Example in Safari 4.0 (above) and Firefox 3.5 (below)

#intro h2 {
	color: rgba(7, 206, 250, 0.5);
	text-shadow: 18px 0px 0 #ad0918;
	}

Here we have RGBa color with an alpha value of 0.5, and our text-shadow still has a hex color. Safari applies the color property’s 0.5 alpha value to the text-shadow too; Firefox does not.

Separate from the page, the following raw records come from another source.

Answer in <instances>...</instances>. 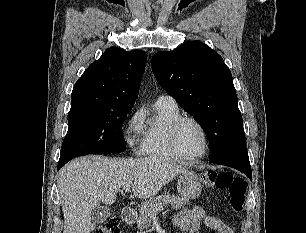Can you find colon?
I'll use <instances>...</instances> for the list:
<instances>
[{
	"mask_svg": "<svg viewBox=\"0 0 306 233\" xmlns=\"http://www.w3.org/2000/svg\"><path fill=\"white\" fill-rule=\"evenodd\" d=\"M203 183L206 187L228 188L230 207L235 212L243 211L248 188V182L244 178L230 172L218 173L209 170L203 174ZM96 233H120L118 218H108Z\"/></svg>",
	"mask_w": 306,
	"mask_h": 233,
	"instance_id": "colon-1",
	"label": "colon"
}]
</instances>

Incidentally, the way Safari renders in this example is the look I was going for.

RGBa × 2

Example in Safari 4.0 (above) and Firefox 3.5 (below)

#intro h2 {
	color: rgba(7, 206, 250, 0.5);
	text-shadow: 18px 0px 0 rgba(173, 9, 24, 0.5);
	}

Now we have RGBa color with an alpha value of 0.5, and text-shadow color as RGBa with an alpha value of 0.5. Firefox renders as Safari had in the previous example, because it apparently handles the element and the element’s text-shadow independently. Safari, however, has seemingly multiplied both alpha values to produce a value of 0.25 — lighter than we intended.

Opacity

Example in Safari 4.0 (above) and Firefox 3.5 (below)

#intro h2 {
	color: #07cefa;
	text-shadow: 18px 0px 0 #ad0918;
	opacity: 0.5;
	}

Back to straight hex values this time (no alpha value), but with an opacity of 0.5 applied to the element. Colors match now, as both browsers consider opacity to be inheritable. But the effect we had been striving for is lost; both browsers seem to treat element and text-shadow as a single, flattened layer. This is a nice alternative to have in our toolboxes (imagine the nested opacity/RGBa combos!), but it doesn’t help us with my ALL ABOARD effect.

Inconclusive

As I said, both interpretations seem logical. One might expect RGBa values to be inherited by child elements … though is text-shadow really a child of the element to which it is applied? One might also expect RGBa values not to be inherited: text-shadow has its own parameters, color is one of them, and the alpha channel that’s part of RGBa is technically part of the color. After all, the R, G, and B parts of an element’s RGBa value aren’t inherited.